Collected data entries
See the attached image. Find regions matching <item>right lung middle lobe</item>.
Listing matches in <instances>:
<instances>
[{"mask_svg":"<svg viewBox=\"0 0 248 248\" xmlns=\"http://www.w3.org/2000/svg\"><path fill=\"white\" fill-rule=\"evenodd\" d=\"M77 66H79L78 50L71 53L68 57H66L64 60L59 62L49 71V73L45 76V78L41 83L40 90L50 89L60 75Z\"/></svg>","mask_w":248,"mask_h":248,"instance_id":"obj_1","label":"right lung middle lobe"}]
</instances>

* **ACTIVITY**: I need each line above reproduced exactly.

* **EXERCISE SOLUTION**:
See the attached image. Find regions matching <item>right lung middle lobe</item>.
Listing matches in <instances>:
<instances>
[{"mask_svg":"<svg viewBox=\"0 0 248 248\" xmlns=\"http://www.w3.org/2000/svg\"><path fill=\"white\" fill-rule=\"evenodd\" d=\"M77 66H79L78 50L71 53L68 57H66L64 60L59 62L49 71V73L45 76V78L41 83L40 90L50 89L60 75Z\"/></svg>","mask_w":248,"mask_h":248,"instance_id":"obj_1","label":"right lung middle lobe"}]
</instances>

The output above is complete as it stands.